-- Information provided follows --

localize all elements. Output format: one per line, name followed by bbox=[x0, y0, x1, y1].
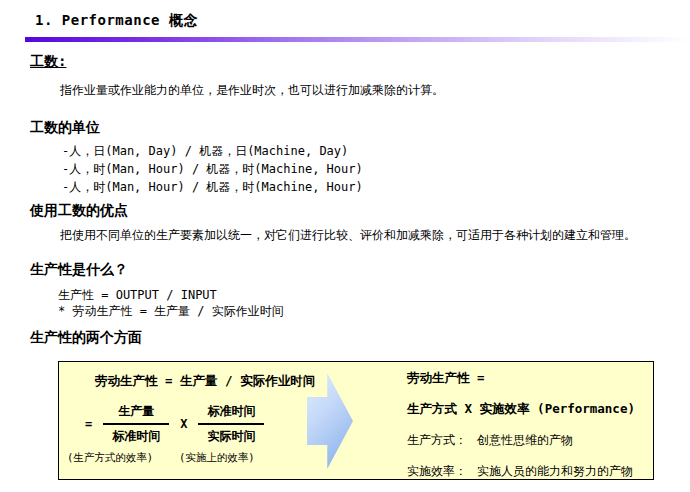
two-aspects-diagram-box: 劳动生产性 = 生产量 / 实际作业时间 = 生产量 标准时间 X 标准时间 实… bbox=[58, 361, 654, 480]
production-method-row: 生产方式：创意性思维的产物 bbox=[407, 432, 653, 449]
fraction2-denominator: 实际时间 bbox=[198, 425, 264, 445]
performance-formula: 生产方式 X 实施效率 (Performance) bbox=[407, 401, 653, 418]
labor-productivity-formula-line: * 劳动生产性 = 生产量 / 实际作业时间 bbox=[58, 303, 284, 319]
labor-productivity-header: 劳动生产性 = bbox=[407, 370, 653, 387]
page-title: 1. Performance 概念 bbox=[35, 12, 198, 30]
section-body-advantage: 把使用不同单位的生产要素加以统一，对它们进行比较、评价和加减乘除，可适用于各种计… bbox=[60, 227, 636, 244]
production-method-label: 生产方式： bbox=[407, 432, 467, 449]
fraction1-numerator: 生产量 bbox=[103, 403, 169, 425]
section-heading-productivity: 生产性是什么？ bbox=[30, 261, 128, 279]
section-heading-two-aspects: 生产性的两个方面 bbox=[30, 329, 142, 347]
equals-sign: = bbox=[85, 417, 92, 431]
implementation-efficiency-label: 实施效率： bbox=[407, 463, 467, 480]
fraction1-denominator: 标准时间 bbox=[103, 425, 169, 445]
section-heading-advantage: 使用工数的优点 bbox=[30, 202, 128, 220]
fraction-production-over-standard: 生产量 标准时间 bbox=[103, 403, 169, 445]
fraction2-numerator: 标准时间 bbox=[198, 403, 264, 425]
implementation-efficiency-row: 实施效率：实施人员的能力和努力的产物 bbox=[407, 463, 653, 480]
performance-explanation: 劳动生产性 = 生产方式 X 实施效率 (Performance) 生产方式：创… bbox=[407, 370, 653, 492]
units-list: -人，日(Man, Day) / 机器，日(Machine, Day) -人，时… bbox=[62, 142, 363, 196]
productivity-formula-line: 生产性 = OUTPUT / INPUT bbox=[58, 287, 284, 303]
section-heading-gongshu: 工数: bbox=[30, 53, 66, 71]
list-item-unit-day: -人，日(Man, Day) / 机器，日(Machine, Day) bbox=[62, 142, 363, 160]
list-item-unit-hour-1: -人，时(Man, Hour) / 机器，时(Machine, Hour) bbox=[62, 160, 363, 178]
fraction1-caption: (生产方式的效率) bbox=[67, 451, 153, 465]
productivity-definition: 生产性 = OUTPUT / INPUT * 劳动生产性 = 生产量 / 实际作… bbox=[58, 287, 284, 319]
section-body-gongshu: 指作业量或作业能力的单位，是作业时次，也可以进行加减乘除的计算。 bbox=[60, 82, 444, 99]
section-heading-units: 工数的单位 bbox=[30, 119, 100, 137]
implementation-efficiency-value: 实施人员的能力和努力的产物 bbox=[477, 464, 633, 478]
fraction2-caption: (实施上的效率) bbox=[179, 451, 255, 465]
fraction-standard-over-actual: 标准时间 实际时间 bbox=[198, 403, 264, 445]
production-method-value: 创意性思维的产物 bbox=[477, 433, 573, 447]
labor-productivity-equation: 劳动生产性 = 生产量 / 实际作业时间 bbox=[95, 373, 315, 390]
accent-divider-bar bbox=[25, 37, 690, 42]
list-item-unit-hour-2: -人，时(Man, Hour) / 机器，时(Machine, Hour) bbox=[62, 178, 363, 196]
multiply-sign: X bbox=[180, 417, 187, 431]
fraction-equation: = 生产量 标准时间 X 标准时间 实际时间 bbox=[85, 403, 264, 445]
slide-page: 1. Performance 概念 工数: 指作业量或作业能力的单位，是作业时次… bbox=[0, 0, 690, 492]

-- Information provided concluded --

For the string "section", filter the data and copy out each line where it occurs.

section-body-advantage: 把使用不同单位的生产要素加以统一，对它们进行比较、评价和加减乘除，可适用于各种计… bbox=[60, 227, 636, 244]
section-heading-productivity: 生产性是什么？ bbox=[30, 261, 128, 279]
section-heading-two-aspects: 生产性的两个方面 bbox=[30, 329, 142, 347]
section-heading-advantage: 使用工数的优点 bbox=[30, 202, 128, 220]
section-heading-gongshu: 工数: bbox=[30, 53, 66, 71]
section-body-gongshu: 指作业量或作业能力的单位，是作业时次，也可以进行加减乘除的计算。 bbox=[60, 82, 444, 99]
section-heading-units: 工数的单位 bbox=[30, 119, 100, 137]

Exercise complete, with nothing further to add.